» **What to produce**: Look below for the line holding "un arduo compito, un" and the line holding "affidabili per i". Repeat those two and everything between, exactly.

» **Data in this exercise**:

┄┄┄┄┄┄

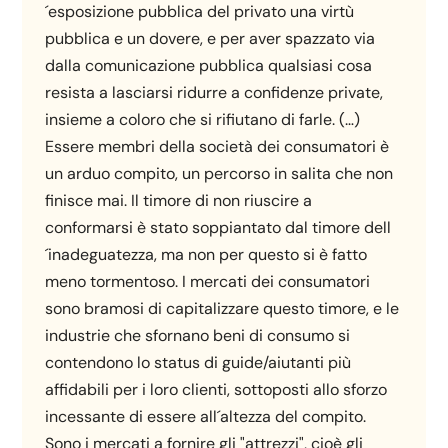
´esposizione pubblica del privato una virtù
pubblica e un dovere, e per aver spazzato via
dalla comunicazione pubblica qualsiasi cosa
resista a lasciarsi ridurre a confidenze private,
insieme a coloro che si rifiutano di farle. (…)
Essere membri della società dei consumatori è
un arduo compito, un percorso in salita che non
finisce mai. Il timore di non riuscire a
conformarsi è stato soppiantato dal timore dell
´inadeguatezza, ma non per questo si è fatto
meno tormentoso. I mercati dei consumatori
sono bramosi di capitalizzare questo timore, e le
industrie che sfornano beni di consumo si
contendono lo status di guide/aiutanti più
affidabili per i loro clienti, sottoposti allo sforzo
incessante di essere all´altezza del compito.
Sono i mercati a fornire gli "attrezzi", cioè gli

┄┄┄┄┄┄

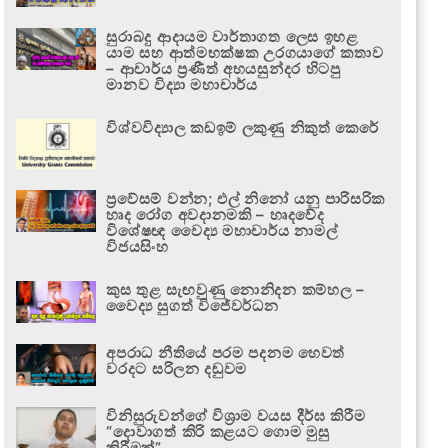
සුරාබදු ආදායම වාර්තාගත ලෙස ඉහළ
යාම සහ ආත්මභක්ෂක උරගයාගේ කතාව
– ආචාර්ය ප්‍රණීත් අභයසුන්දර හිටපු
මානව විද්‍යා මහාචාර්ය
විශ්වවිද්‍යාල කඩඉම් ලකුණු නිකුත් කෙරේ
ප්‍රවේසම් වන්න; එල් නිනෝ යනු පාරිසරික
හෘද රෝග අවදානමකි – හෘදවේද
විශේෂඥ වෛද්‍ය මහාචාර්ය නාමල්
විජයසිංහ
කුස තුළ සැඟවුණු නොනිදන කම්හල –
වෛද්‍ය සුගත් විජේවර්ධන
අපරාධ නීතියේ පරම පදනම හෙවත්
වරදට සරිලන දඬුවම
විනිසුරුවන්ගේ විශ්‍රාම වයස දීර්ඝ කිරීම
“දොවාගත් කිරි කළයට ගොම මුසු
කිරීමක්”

┄┄┄┄┄┄

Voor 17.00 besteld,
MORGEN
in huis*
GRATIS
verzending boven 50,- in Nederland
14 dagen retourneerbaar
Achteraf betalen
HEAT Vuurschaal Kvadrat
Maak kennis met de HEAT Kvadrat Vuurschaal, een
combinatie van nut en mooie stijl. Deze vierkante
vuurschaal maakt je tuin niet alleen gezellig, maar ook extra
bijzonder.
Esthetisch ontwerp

┄┄┄┄┄┄

» **Response for this exercise**:
un arduo compito, un percorso in salita che non
finisce mai. Il timore di non riuscire a
conformarsi è stato soppiantato dal timore dell
´inadeguatezza, ma non per questo si è fatto
meno tormentoso. I mercati dei consumatori
sono bramosi di capitalizzare questo timore, e le
industrie che sfornano beni di consumo si
contendono lo status di guide/aiutanti più
affidabili per i loro clienti, sottoposti allo sforzo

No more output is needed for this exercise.